A Lifestyle and financial security for the future, so that when I'm not working, I can live the life I want to.
It's really fun to go out for a great dinner.
It's a great experience to travel to a new country for a holiday, to experience a new culture.
But future financial security has to be at the back of your mind and preparing for that can never be too soon.
Money is not about possessions. I don't like them, I've very few.
Q What's the most extravagant thing you have done?
A Starting my own business.
It's not a financial extravagance, it's about that luxury of being my own boss.
And, like every extravagance, it comes with some downside. I've sacrificed a steady career and got into something way more - hopefully way more - lucrative, and volatile.
Every day has been different.
I invested all my liquid wealth into my business. We broke even in our first year and have never looked back. Business revenues are strong for a business of our size, not quite at a million (dollars) yet.
Q What has been one of your biggest regrets when it comes to investing?
A Taking stock tips from friends all the way down to taxi drivers - one of the cardinal sins of investing.
The worst was an uranium miner that was a "sure thing" that went bankrupt, causing a 100 per cent loss. I had no understanding in the real underlying company and sector. Lessons learnt.

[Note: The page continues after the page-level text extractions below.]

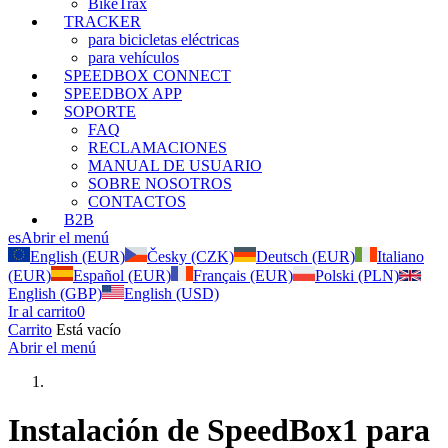
BikeTrax
TRACKER
para bicicletas eléctricas
para vehículos
SPEEDBOX CONNECT
SPEEDBOX APP
SOPORTE
FAQ
RECLAMACIONES
MANUAL DE USUARIO
SOBRE NOSOTROS
CONTACTOS
B2B
es
Abrir el menú
English (EUR)
Česky (CZK)
Deutsch (EUR)
Italiano
(EUR)
Español (EUR)
Français (EUR)
Polski (PLN)
English (GBP)
English (USD)
Ir al carrito
0
Carrito
Está vacío
Abrir el menú
Instalación de SpeedBox1 para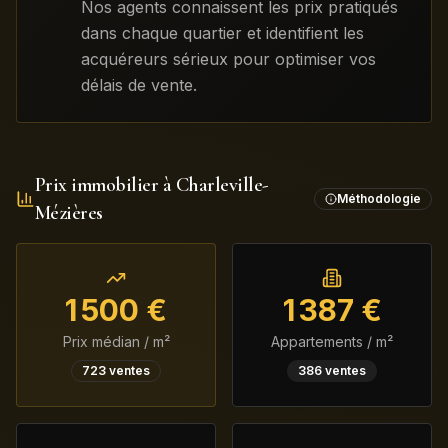
Nos agents connaissent les prix pratiqués
dans chaque quartier et identifient les
acquéreurs sérieux pour optimiser vos
délais de vente.
Prix immobilier à
Charleville-
Méthodologie
Mézières
1 500
€
1 387
€
Prix médian / m²
Appartements / m²
723
ventes
386
ventes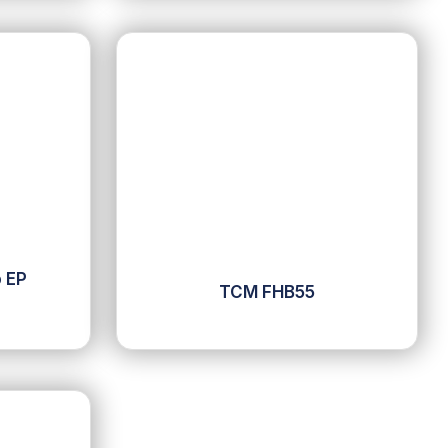
o EP
TCM FHB55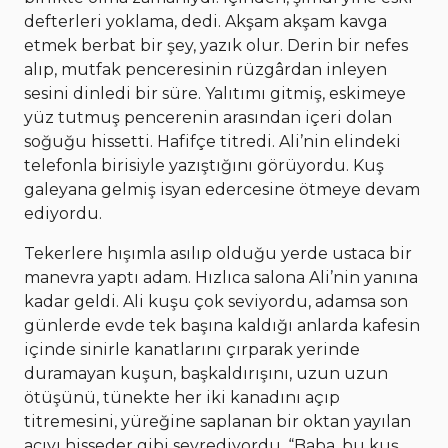
defterleri yoklama, dedi. Akşam akşam kavga
etmek berbat bir şey, yazık olur. Derin bir nefes
alıp, mutfak penceresinin rüzgârdan inleyen
sesini dinledi bir süre. Yalıtımı gitmiş, eskimeye
yüz tutmuş pencerenin arasından içeri dolan
soğuğu hissetti. Hafifçe titredi. Ali’nin elindeki
telefonla birisiyle yazıştığını görüyordu. Kuş
galeyana gelmiş isyan edercesine ötmeye devam
ediyordu.
Tekerlere hışımla asılıp olduğu yerde ustaca bir
manevra yaptı adam. Hızlıca salona Ali’nin yanına
kadar geldi. Ali kuşu çok seviyordu, adamsa son
günlerde evde tek başına kaldığı anlarda kafesin
içinde sinirle kanatlarını çırparak yerinde
duramayan kuşun, başkaldırışını, uzun uzun
ötüşünü, tünekte her iki kanadını açıp
titremesini, yüreğine saplanan bir oktan yayılan
acıyı hisseder gibi seyrediyordu. “Baba, bu kuş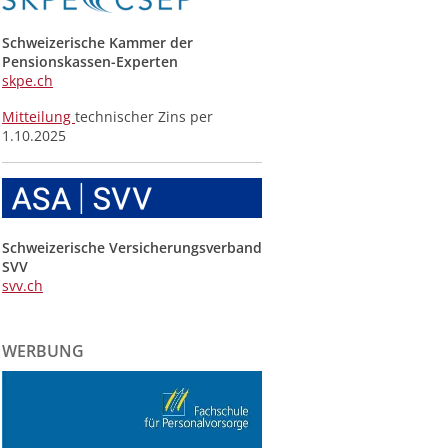
Schweizerische Kammer der
Pensionskassen-Experten
skpe.ch
Mitteilung
technischer Zins per
1.10.2025
Schweizerische Versicherungsverband
SVV
svv.ch
WERBUNG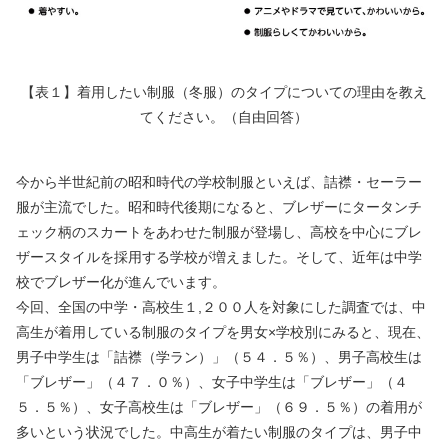
【表１】着用したい制服（冬服）のタイプについての理由を教え
てください。（自由回答）
今から半世紀前の昭和時代の学校制服といえば、詰襟・セーラー
服が主流でした。昭和時代後期になると、ブレザーにタータンチ
ェック柄のスカートをあわせた制服が登場し、高校を中心にブレ
ザースタイルを採用する学校が増えました。そして、近年は中学
校でブレザー化が進んでいます。
今回、全国の中学・高校生１,２００人を対象にした調査では、中
高生が着用している制服のタイプを男女×学校別にみると、現在、
男子中学生は「詰襟（学ラン）」（５４．５％）、男子高校生は
「ブレザー」（４７．０％）、女子中学生は「ブレザー」（４
５．５％）、女子高校生は「ブレザー」（６９．５％）の着用が
多いという状況でした。中高生が着たい制服のタイプは、男子中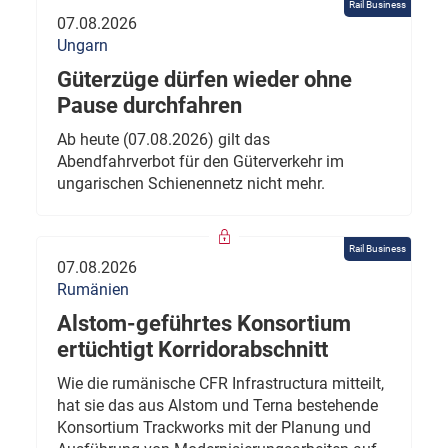
Rail Business
07.08.2026
Ungarn
Güterzüge dürfen wieder ohne
Pause durchfahren
Ab heute (07.08.2026) gilt das
Abendfahrverbot für den Güterverkehr im
ungarischen Schienennetz nicht mehr.
Rail Business
07.08.2026
Rumänien
Alstom-geführtes Konsortium
ertüchtigt Korridorabschnitt
Wie die rumänische CFR Infrastructura mitteilt,
hat sie das aus Alstom und Terna bestehende
Konsortium Trackworks mit der Planung und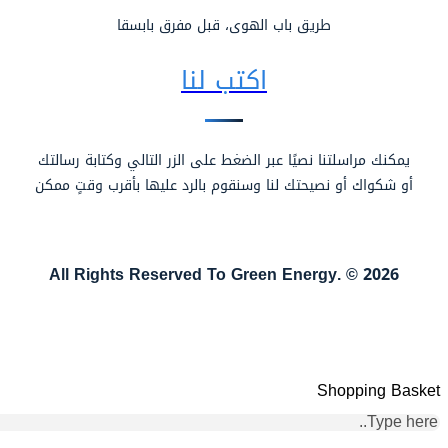
طريق باب الهوى، قبل مفرق بابسقا
اكتب لنا
يمكنك مراسلتنا نصيًا عبر الضغط على الزر التالي وكتابة رسالتك
أو شكواك أو نصيحتك لنا وسنقوم بالرد عليها بأقرب وقتٍ ممكن
راسلنا
2026 © .All Rights Reserved To Green Energy
Shopping Basket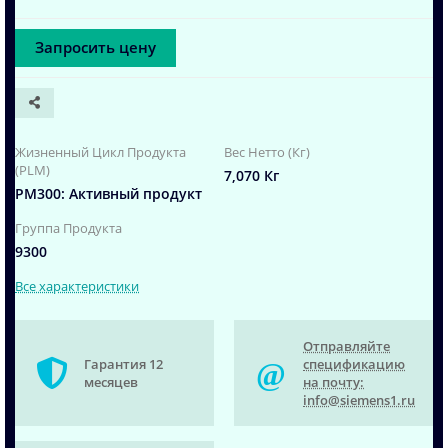
Запросить цену
Жизненный Цикл Продукта
Вес Нетто (Кг)
(PLM)
7,070 Кг
PM300: Активный продукт
Группа Продукта
9300
Все характеристики
Отправляйте
Гарантия 12
спецификацию
месяцев
на почту:
info@siemens1.ru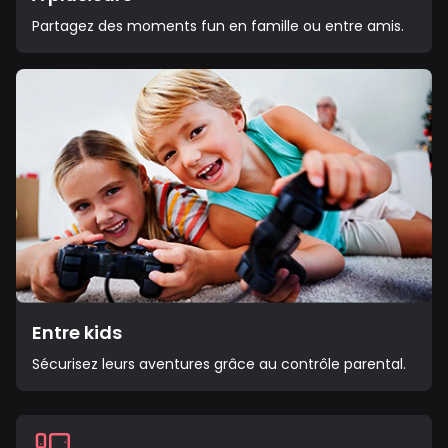
Partagez des moments fun en famille ou entre amis.
Entre kids
Sécurisez leurs aventures grâce au contrôle parental.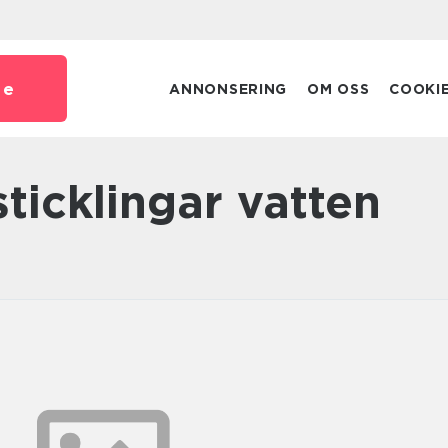
se
ANNONSERING
OM OSS
COOKI
 sticklingar vatten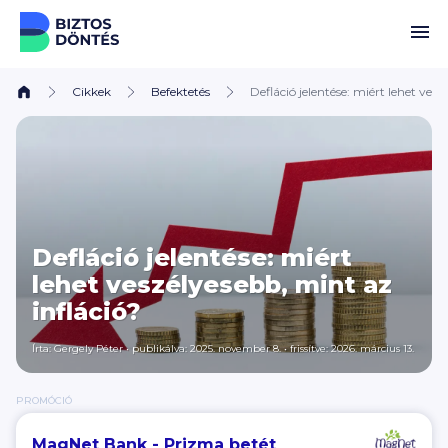
Ugrás a tartalomhoz
Cikkek
Befektetés
Defláció jelentése: miért lehet vesz
Defláció jelentése: miért
lehet veszélyesebb, mint az
infláció?
Írta:
Gergely Péter
•
publikálva: 2025. november 8.
•
frissítve: 2026. március 13.
PROMÓCIÓ
MagNet Bank - Prizma betét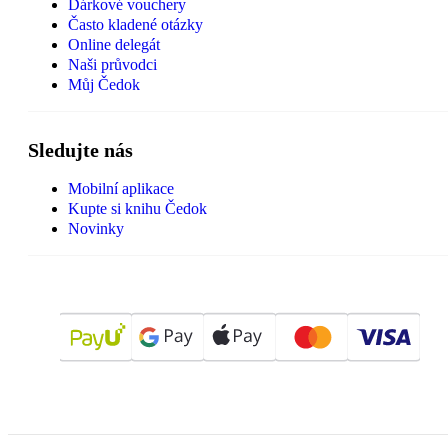
Dárkové vouchery
Často kladené otázky
Online delegát
Naši průvodci
Můj Čedok
Sledujte nás
Mobilní aplikace
Kupte si knihu Čedok
Novinky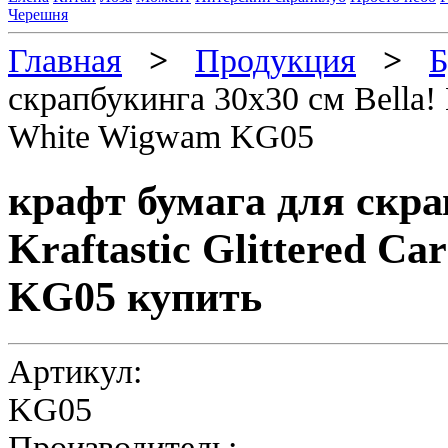
Черешня
Главная
>
Продукция
>
Б
скрапбукинга 30х30 см Bella! K
White Wigwam KG05
крафт бумага для скра
Kraftastic Glittered C
KG05 купить
Артикул:
KG05
Производитель: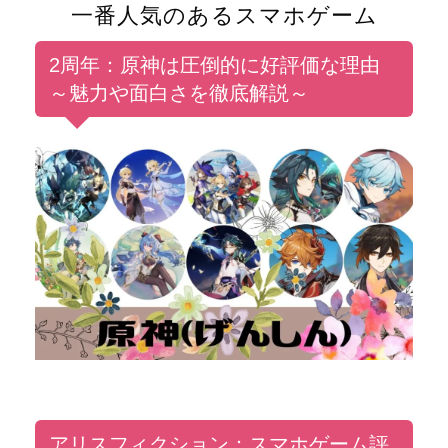
一番人気のあるスマホゲーム
2周年：原神は圧倒的に好評価な理由
～魅力や面白さを徹底解説～
アリスフィクション：スマホゲーム評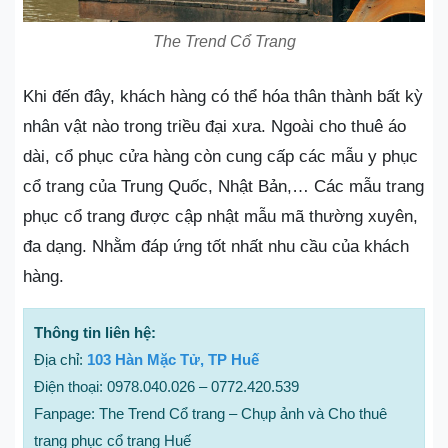
The Trend Cổ Trang
Khi đến đây, khách hàng có thể hóa thân thành bất kỳ
nhân vật nào trong triều đại xưa. Ngoài cho thuê áo
dài, cổ phục cửa hàng còn cung cấp các mẫu y phục
cổ trang của Trung Quốc, Nhật Bản,… Các mẫu trang
phục cổ trang được cập nhật mẫu mã thường xuyên,
đa dạng. Nhằm đáp ứng tốt nhất nhu cầu của khách
hàng.
Thông tin liên hệ:
Địa chỉ:
103 Hàn Mặc Tử, TP Huế
Điện thoại: 0978.040.026 – 0772.420.539
Fanpage: The Trend Cổ trang – Chụp ảnh và Cho thuê
trang phục cổ trang Huế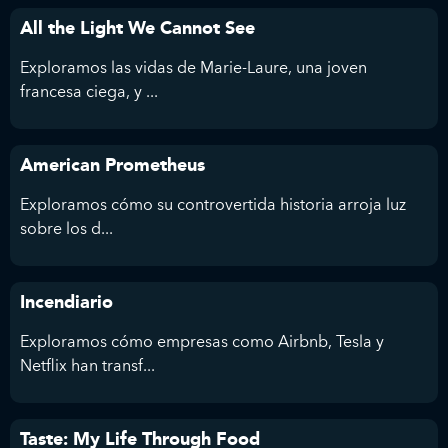
All the Light We Cannot See
Exploramos las vidas de Marie-Laure, una joven
francesa ciega, y ...
American Prometheus
Exploramos cómo su controvertida historia arroja luz
sobre los d...
Incendiario
Exploramos cómo empresas como Airbnb, Tesla y
Netflix han transf...
Taste: My Life Through Food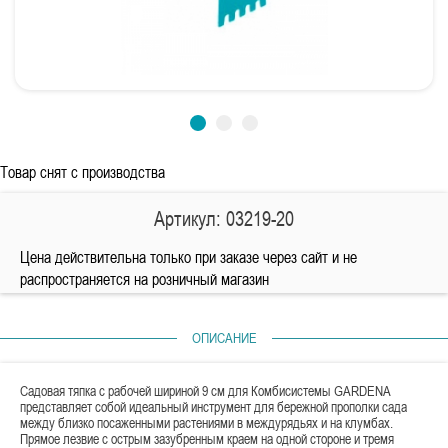
Товар снят с производства
Артикул: 03219-20
Цена действительна только при заказе через сайт и не
распространяется на розничный магазин
ОПИСАНИЕ
Садовая тяпка с рабочей шириной 9 см для Комбисистемы GARDENA
представляет собой идеальный инструмент для бережной прополки сада
между близко посаженными растениями в междурядьях и на клумбах.
Прямое лезвие с острым зазубренным краем на одной стороне и тремя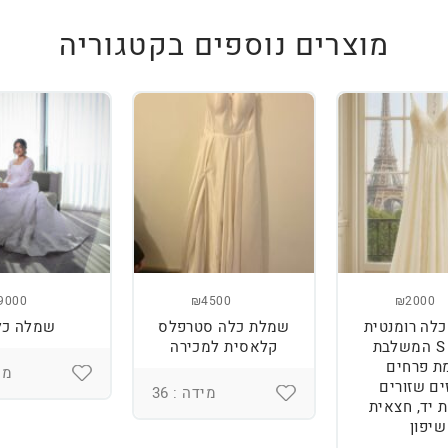
מוצרים נוספים בקטגוריה
9000
₪4500
₪2000
לה רומנטית
שמלת כלה סטרפלס
שמלה כל
מידה S המשלבת
קלאסית למכירה
ת פרחים
מיד
ים שזורים
מידה : 36
 יד, חצאית
שיפון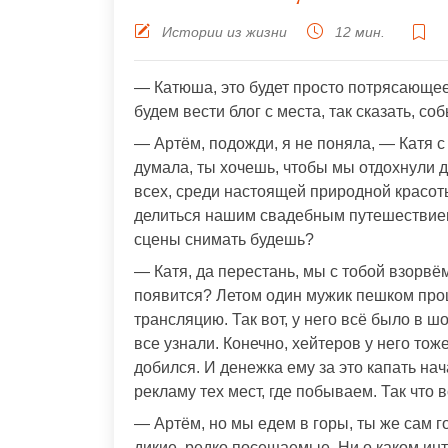
Истории из жизни
12 мин.
— Катюша, это будет просто потрясающее
будем вести блог с места, так сказать, со
— Артём, подожди, я не поняла, — Катя 
думала, ты хочешь, чтобы мы отдохнули д
всех, среди настоящей природной красоты
делиться нашим свадебным путешествие
сцены снимать будешь?
— Катя, да перестань, мы с тобой взорвём
появится? Летом один мужик пешком про
трансляцию. Так вот, у него всё было в ш
все узнали. Конечно, хейтеров у него тоже
добился. И денежка ему за это капать нач
рекламу тех мест, где побываем. Так что в
— Артём, но мы едем в горы, ты же сам го
дикие, редко посещаемые. Ни о каком инт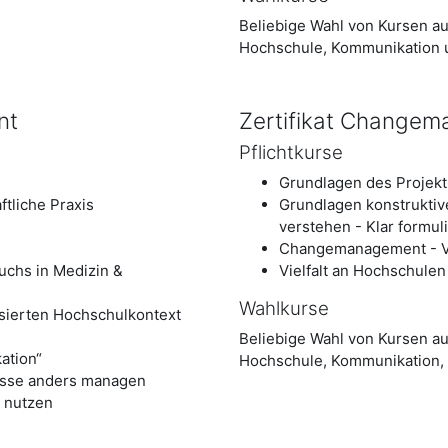
Beliebige Wahl von Kursen a
Hochschule, Kommunikation u
nt
Zertifikat Change
Pflichtkurse
Grundlagen des Proje
ftliche Praxis
Grundlagen konstruktiv
verstehen - Klar formul
Changemanagement - V
uchs in Medizin &
Vielfalt an Hochschulen
Wahlkurse
lisierten Hochschulkontext
Beliebige Wahl von Kursen a
ation“
Hochschule, Kommunikation,
sse anders managen
, nutzen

If it's backed by research, I've got no issues, but a professional is not going to give you a stock tip that's going to treble in a month. No way, it's not the way to run a portfolio.
Q What are your immediate investment plans?
A I just put money away every month, it's not much but it all adds up. Any surplus goes into the business which, at this stage of my life, is a good investment.
Q How are you planning for retirement?
A I'm planning to have a beautiful home on a big piece of land, growing fruit and vegetables, living outdoors with lots of little hobbies. I'm really interested in food, not just eating, but cooking and growing.
I also play a lot of sport and would love to be outdoors in my garden that I designed, but my first project would be to build that house.
I want to build our own home, with some help.
Q Home is now...
A A condo in Tanglin. I'm not in the (Channel 5) TV show yet though (laughs).